The third, officially labelled “air defence,” has never been utilised in civilian areas before. Air Force FA18 fighters, armed with air-to-air missiles, are flying overhead constantly, with orders to shoot down aircraft that stray into a 25-nautical mile radius “danger zone” around the CHOGM venue.

Hill described the military effort, costing more than $9 million, as a “security blanket that is extraordinary in Australian terms”. But, he claimed, “it just reflects the changed world we live in”. Hill admitted that no particular threat to CHOGM had been detected, yet declared: “Obviously in the post-September 11 environment, there’s a greater role for the defence forces than previously because they have capabilities and particular skills that the civil authorities don’t have.”

Prime Minister John Howard’s government has sent in the armed forces without invoking the military call-out legislation that it pushed through parliament with the backing of the opposition Labor Party in 2000, just before the Olympics. That legislation permits the federal government to mobilise the armed forces to deal with “domestic violence,” with or without the agreement of a state government.

The legislation reverses the long-standing tradition, based on public aversion to the use of troops against civilians, that the military not be deployed for domestic security purposes. The government has not attempted, however, to justify its CHOGM operation by declaring a state of “domestic violence”. Instead, it has relied upon even more vague powers under the Crime (Internationally Protected Persons) Act 1976 to use the defence forces to protect foreign dignitaries.

Premier Peter Beattie’s state Labor government in Queensland has eagerly seized upon the occasion to provide its police force with experience in using high-level security powers.

“CHOGM security is the largest operation of its type undertaken by the Queensland Police Service in its 137-year history,” Beattie boasts on his CHOGM web site. Police Commissioner Bob Atkinson has been equally enthusiastic, extolling the “many positive benefits” for the Queensland Police Service. “CHOGM is an important event for Queensland and police personnel will benefit significantly from participating in such a major international event,” he stated. “The Service has improved communication and developed open consultation with issue motivated groups and is now better positioned to effectively and safely manage protest activity.”

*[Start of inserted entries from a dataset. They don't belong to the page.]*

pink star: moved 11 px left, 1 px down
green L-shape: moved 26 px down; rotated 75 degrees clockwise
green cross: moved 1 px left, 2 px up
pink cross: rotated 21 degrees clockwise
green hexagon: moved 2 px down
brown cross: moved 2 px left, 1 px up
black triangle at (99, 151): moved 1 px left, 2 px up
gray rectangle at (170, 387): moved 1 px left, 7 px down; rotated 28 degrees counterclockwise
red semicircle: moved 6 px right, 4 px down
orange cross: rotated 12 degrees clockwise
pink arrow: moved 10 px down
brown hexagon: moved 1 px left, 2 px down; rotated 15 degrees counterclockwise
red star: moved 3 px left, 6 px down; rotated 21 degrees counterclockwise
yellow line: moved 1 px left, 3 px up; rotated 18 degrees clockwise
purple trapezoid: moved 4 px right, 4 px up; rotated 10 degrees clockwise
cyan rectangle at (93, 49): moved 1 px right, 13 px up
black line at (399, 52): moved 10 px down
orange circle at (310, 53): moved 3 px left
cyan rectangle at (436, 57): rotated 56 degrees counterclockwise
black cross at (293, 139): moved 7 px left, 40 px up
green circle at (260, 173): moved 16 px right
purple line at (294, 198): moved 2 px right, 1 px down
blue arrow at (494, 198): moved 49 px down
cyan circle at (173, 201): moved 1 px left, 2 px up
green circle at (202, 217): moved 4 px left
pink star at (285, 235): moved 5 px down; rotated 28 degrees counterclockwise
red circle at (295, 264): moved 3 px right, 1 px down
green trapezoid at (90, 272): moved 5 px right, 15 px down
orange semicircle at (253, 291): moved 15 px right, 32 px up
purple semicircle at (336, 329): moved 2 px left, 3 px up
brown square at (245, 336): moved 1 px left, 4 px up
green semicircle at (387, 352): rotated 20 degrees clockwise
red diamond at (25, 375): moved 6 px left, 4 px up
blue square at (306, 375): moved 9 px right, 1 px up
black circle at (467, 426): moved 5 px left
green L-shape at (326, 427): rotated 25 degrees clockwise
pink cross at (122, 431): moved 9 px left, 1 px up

Howard and Beattie have justified the extraordinary police-military operation on the basis that CHOGM constitutes a major meeting of world leaders. “The risk assessment is not that there’s any particular threat but CHOGM is the largest meeting of world leaders in Australia for a long time,” Defence Minister Hill declared. “It includes world leaders that have played a significant role in the war against terrorism and therefore we’ve decided to deploy that extra security.”

But CHOGM hardly fits this rather grandiose description. With the possible exception of British Prime Minister Tony Blair, none of the representatives of the 52 countries present could be classified as “world leaders”. At least 10 heads of government have stayed away, either due to internal political crises or because they regard CHOGM as a waste of time. Notable absentees include Indian Prime Minister Atal Bihari Vajpayee, Zimbabwean President Robert Mugabe and Malaysian Prime Minister Mohamed Mahathir.

The meeting is of such little moment that few demonstrators have bothered to turn out. Fewer than 1,000 people have participated in peaceful protests, stripping the police of the usual pretext for a huge deployment.

In fact the mobilisation is part of the government’s agenda of strengthening the repressive apparatus of the state—including boosting police powers and developing greater police-military cooperation.